■ **YOUR ASSIGNMENT**: Work out how many lines in the data below include "ÖRÜMCEK", then reply with that number only.
------ RECORD EXTRACTS
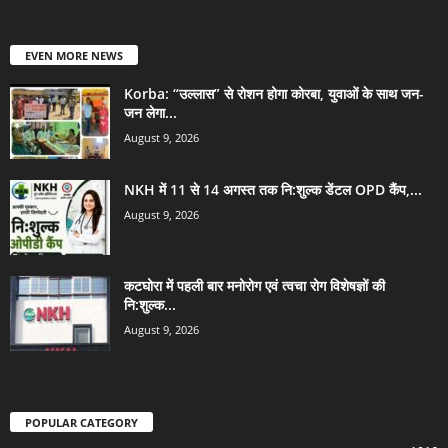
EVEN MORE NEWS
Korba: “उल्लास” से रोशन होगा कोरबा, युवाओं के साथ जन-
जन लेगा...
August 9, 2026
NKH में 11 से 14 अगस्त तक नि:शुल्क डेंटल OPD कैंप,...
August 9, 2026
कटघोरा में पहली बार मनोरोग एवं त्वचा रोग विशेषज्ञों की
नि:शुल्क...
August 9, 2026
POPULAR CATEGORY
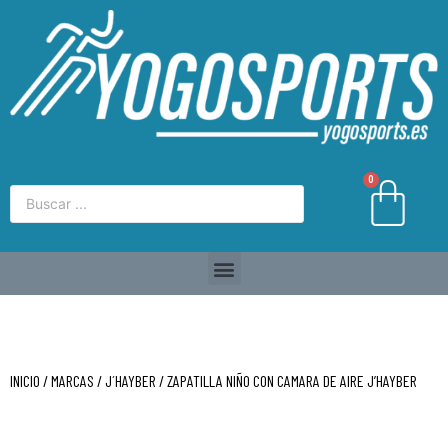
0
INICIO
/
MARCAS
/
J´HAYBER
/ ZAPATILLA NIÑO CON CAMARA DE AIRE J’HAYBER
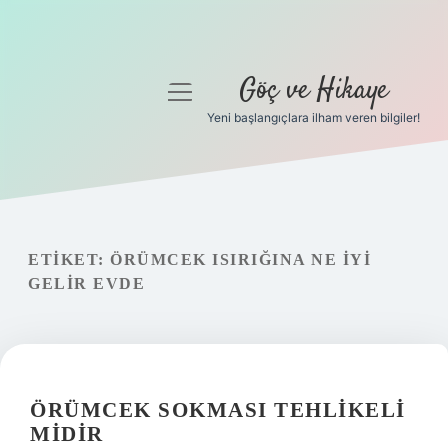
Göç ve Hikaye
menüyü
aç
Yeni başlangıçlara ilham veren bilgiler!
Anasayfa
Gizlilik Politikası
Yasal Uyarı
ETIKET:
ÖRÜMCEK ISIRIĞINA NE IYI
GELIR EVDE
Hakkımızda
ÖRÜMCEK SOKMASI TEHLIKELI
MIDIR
------------
------ RECORD EXTRACTS
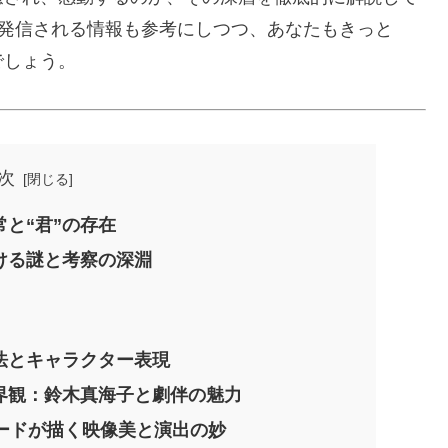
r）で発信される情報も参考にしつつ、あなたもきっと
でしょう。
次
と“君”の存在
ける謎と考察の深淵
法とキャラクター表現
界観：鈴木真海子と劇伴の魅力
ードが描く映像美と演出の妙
------------
------ RECORD EXTRACTS
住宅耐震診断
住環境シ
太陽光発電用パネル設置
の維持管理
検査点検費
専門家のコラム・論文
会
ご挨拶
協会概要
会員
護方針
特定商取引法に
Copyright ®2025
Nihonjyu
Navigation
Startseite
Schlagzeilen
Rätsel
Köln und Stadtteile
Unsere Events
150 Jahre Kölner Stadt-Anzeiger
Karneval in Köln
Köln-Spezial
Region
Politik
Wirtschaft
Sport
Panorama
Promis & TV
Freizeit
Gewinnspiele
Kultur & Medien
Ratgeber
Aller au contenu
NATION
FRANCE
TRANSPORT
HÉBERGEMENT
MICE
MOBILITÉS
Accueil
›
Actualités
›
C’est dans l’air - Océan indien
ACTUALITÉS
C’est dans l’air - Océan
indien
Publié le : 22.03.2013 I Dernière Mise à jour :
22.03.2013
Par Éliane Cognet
------------
■ **YOUR RESPONSE**: 2